:: What to produce ::
Please find all lines in the data that hold the string "divider" and copy them.

:: Data shown ::
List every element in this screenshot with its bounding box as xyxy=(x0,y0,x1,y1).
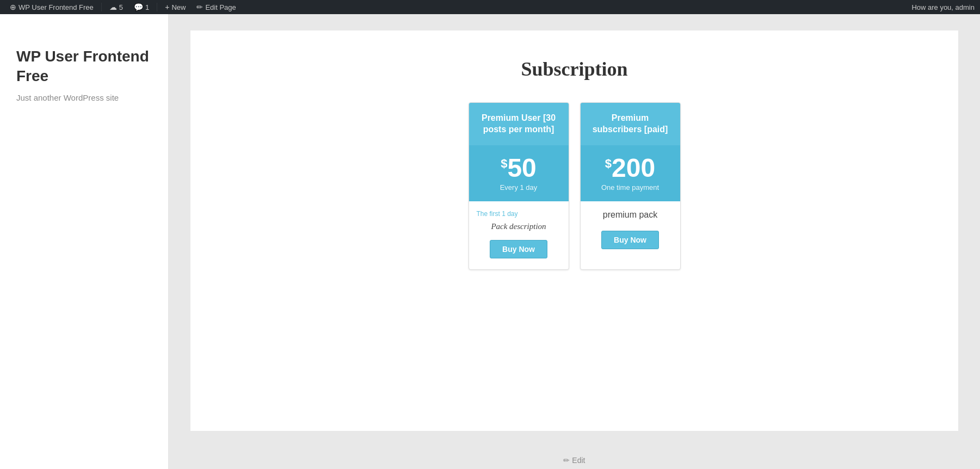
plan-2-pack-name: premium pack xyxy=(588,210,673,220)
divider-2 xyxy=(157,3,157,11)
page-wrapper: WP User Frontend Free Just another WordP… xyxy=(0,14,980,469)
updates-count: 5 xyxy=(119,3,123,11)
plan-1-buy-button[interactable]: Buy Now xyxy=(490,240,547,258)
plan-2-header: Premium subscribers [paid] xyxy=(581,103,680,145)
site-title: WP User Frontend Free xyxy=(16,47,152,87)
plan-2-buy-button[interactable]: Buy Now xyxy=(601,231,659,249)
plan-1-price: $50 xyxy=(476,155,562,181)
plan-1-trial: The first 1 day xyxy=(477,210,561,218)
new-label: New xyxy=(171,3,186,11)
plan-1-period: Every 1 day xyxy=(476,183,562,192)
edit-link[interactable]: ✏ Edit xyxy=(563,456,585,465)
updates-icon: ☁ xyxy=(109,3,117,11)
new-content-link[interactable]: + New xyxy=(161,0,190,14)
comments-count: 1 xyxy=(145,3,149,11)
site-home-link[interactable]: ⊕ WP User Frontend Free xyxy=(5,0,98,14)
edit-icon: ✏ xyxy=(196,3,203,11)
plan-1-currency: $ xyxy=(501,157,507,170)
divider-1 xyxy=(101,3,102,11)
plan-1-description: Pack description xyxy=(477,222,561,231)
plan-1-header: Premium User [30 posts per month] xyxy=(469,103,569,145)
plan-2-body: premium pack Buy Now xyxy=(581,201,680,260)
main-content: Subscription Premium User [30 posts per … xyxy=(169,14,980,469)
plan-1-price-box: $50 Every 1 day xyxy=(469,145,569,201)
plan-card-1: Premium User [30 posts per month] $50 Ev… xyxy=(469,102,569,270)
edit-link-area: ✏ Edit xyxy=(169,447,980,469)
site-tagline: Just another WordPress site xyxy=(16,93,152,102)
content-inner: Subscription Premium User [30 posts per … xyxy=(190,30,958,431)
plan-2-currency: $ xyxy=(605,157,612,170)
plan-2-price: $200 xyxy=(587,155,674,181)
plan-2-price-box: $200 One time payment xyxy=(581,145,680,201)
admin-bar: ⊕ WP User Frontend Free ☁ 5 💬 1 + New ✏ … xyxy=(0,0,980,14)
plans-container: Premium User [30 posts per month] $50 Ev… xyxy=(223,102,926,270)
new-icon: + xyxy=(165,3,169,11)
left-sidebar: WP User Frontend Free Just another WordP… xyxy=(0,14,169,469)
admin-bar-left: ⊕ WP User Frontend Free ☁ 5 💬 1 + New ✏ … xyxy=(5,0,911,14)
edit-page-link[interactable]: ✏ Edit Page xyxy=(192,0,240,14)
plan-2-period: One time payment xyxy=(587,183,674,192)
site-name-label: WP User Frontend Free xyxy=(19,3,94,11)
edit-page-label: Edit Page xyxy=(205,3,236,11)
page-title: Subscription xyxy=(223,58,926,81)
comments-icon: 💬 xyxy=(134,3,143,11)
plan-card-2: Premium subscribers [paid] $200 One time… xyxy=(580,102,681,270)
plan-1-body: The first 1 day Pack description Buy Now xyxy=(469,201,569,269)
updates-link[interactable]: ☁ 5 xyxy=(105,0,127,14)
admin-greeting: How are you, admin xyxy=(911,3,975,11)
comments-link[interactable]: 💬 1 xyxy=(130,0,153,14)
wp-icon: ⊕ xyxy=(10,3,16,11)
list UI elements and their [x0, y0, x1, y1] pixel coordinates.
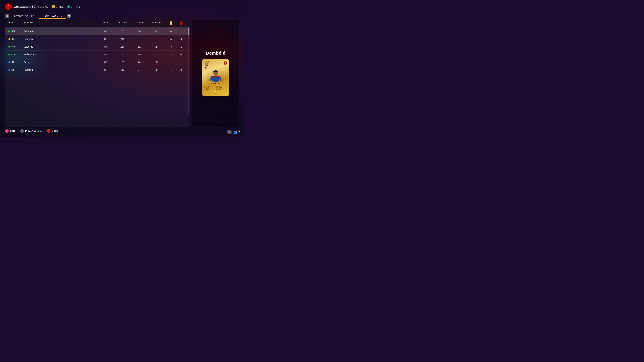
player-name-5: Haaland [24, 68, 97, 71]
diamonds-value: 0 [71, 5, 72, 8]
stat-assists-4: 50 [148, 61, 166, 63]
stat-ovr-2: 84 [97, 45, 114, 48]
card-club-logo [224, 61, 227, 65]
table-row[interactable]: RB Frimpong 80 215 1 12 5 0 [5, 35, 190, 43]
tab-active-squad[interactable]: ACTIVE SQUAD [10, 14, 38, 18]
card-stat-def: 36 DEF [216, 87, 228, 89]
col-played: PLAYED [114, 21, 131, 26]
coins-display: ⬡ 34,393 [52, 5, 64, 8]
sort-label: Sort [10, 130, 15, 132]
card-stat-phy: 56 PHY [216, 89, 228, 91]
scrollbar-thumb [188, 28, 189, 35]
squad-count: 3 [239, 131, 240, 134]
sort-ctrl-icon: □ [5, 129, 9, 133]
main-container: Whitewalkers SC EST. 2022 ⬡ 34,393 0 ☆ 0… [0, 0, 244, 137]
diamonds-display: 0 [67, 5, 72, 8]
col-assists: ASSISTS [148, 21, 166, 26]
scrollbar-track[interactable] [188, 28, 189, 114]
status-dot-5 [8, 69, 10, 71]
table-row[interactable]: ST Haaland 88 113 74 35 1 0 [5, 66, 190, 74]
stat-goals-2: 12 [131, 45, 148, 48]
player-details-button[interactable]: R3 Player Details [20, 129, 42, 133]
pos-cell-2: CM [8, 45, 24, 48]
player-name-4: Depay [24, 61, 97, 63]
back-label: Back [52, 130, 58, 132]
header: Whitewalkers SC EST. 2022 ⬡ 34,393 0 ☆ 0 [5, 3, 239, 10]
pos-label-3: CM [12, 53, 15, 56]
card-stats-grid: 93 PAC 87 DRI 77 SHO 36 DEF 79 PAS [204, 85, 228, 91]
tabs-row: L1 ACTIVE SQUAD TOP PLAYERS R1 [5, 13, 239, 19]
table-row[interactable]: RM Dembélé 83 231 66 64 0 1 [5, 27, 190, 35]
fifa-card: 83 RM 🇫🇷 [202, 59, 229, 96]
coins-value: 34,393 [56, 5, 64, 8]
table-row[interactable]: ST Depay 85 137 74 50 1 1 [5, 58, 190, 66]
col-ovr: OVR [97, 21, 114, 26]
stat-played-4: 137 [114, 61, 131, 63]
stat-red-1: 0 [176, 37, 186, 40]
card-stat-sho: 77 SHO [204, 87, 215, 89]
card-stat-pac: 93 PAC [204, 85, 215, 87]
stat-red-5: 0 [176, 68, 186, 71]
back-ctrl-icon: ○ [47, 129, 50, 133]
stat-goals-5: 74 [131, 68, 148, 71]
stat-goals-4: 74 [131, 61, 148, 63]
status-dot-4 [8, 61, 10, 63]
stat-assists-1: 12 [148, 37, 166, 40]
pos-cell-0: RM [8, 30, 24, 32]
stat-yellow-4: 1 [166, 61, 176, 63]
stat-red-4: 1 [176, 61, 186, 63]
pos-cell-1: RB [8, 38, 24, 40]
stat-goals-1: 1 [131, 37, 148, 40]
col-goals: GOALS [131, 21, 148, 26]
content-row: POS PLAYER OVR PLAYED GOALS ASSISTS [5, 20, 239, 127]
status-dot-3 [8, 54, 10, 55]
sort-button[interactable]: □ Sort [5, 129, 15, 133]
bottom-right: R2 👥 3 [226, 130, 240, 134]
card-trophy-icon: 🏆 [214, 91, 217, 94]
stat-played-5: 113 [114, 68, 131, 71]
stat-goals-3: 19 [131, 53, 148, 56]
table-row[interactable]: CM Valverde 84 160 12 24 3 1 [5, 43, 190, 51]
card-pos: RM [205, 64, 208, 66]
status-dot-2 [8, 46, 10, 48]
player-name-2: Valverde [24, 45, 97, 48]
player-details-ctrl-icon: R3 [20, 129, 24, 133]
stat-ovr-5: 88 [97, 68, 114, 71]
star-icon: ☆ [76, 5, 78, 8]
r1-badge: R1 [67, 14, 71, 18]
footer: □ Sort R3 Player Details ○ Back [5, 127, 239, 133]
pos-label-1: RB [12, 38, 14, 40]
est-label: EST. 2022 [38, 5, 48, 8]
stat-red-2: 1 [176, 45, 186, 48]
club-badge [5, 3, 12, 10]
table-row[interactable]: CM Bellingham 84 137 19 25 3 0 [5, 51, 190, 58]
stars-value: 0 [79, 5, 80, 8]
back-button[interactable]: ○ Back [47, 129, 58, 133]
pos-cell-4: ST [8, 61, 24, 63]
col-pos: POS [8, 21, 24, 26]
stat-red-0: 1 [176, 30, 186, 33]
stat-ovr-4: 85 [97, 61, 114, 63]
table-body: RM Dembélé 83 231 66 64 0 1 RB Fri [5, 27, 190, 74]
players-table: POS PLAYER OVR PLAYED GOALS ASSISTS [5, 20, 190, 127]
stat-played-1: 215 [114, 37, 131, 40]
card-stat-pas: 79 PAS [204, 89, 215, 91]
pos-label-0: RM [12, 30, 15, 32]
stat-ovr-3: 84 [97, 53, 114, 56]
card-stat-dri: 87 DRI [216, 85, 228, 87]
stat-played-3: 137 [114, 53, 131, 56]
player-name-1: Frimpong [24, 37, 97, 40]
svg-point-4 [213, 70, 218, 72]
player-details-label: Player Details [25, 130, 42, 132]
pos-label-4: ST [12, 61, 14, 63]
stat-assists-2: 24 [148, 45, 166, 48]
stat-yellow-2: 3 [166, 45, 176, 48]
tab-top-players[interactable]: TOP PLAYERS [39, 13, 66, 19]
svg-point-6 [213, 73, 214, 74]
player-card-panel: Dembélé 83 RM 🇫🇷 [192, 20, 239, 127]
col-yellow [166, 21, 176, 26]
stat-ovr-1: 80 [97, 37, 114, 40]
player-silhouette-svg [208, 69, 223, 82]
card-player-name: DEMBÉLÉ [211, 83, 221, 85]
stat-yellow-5: 1 [166, 68, 176, 71]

:: Exercise result ::
divider-2 xyxy=(157,3,157,11)
divider-1 xyxy=(101,3,102,11)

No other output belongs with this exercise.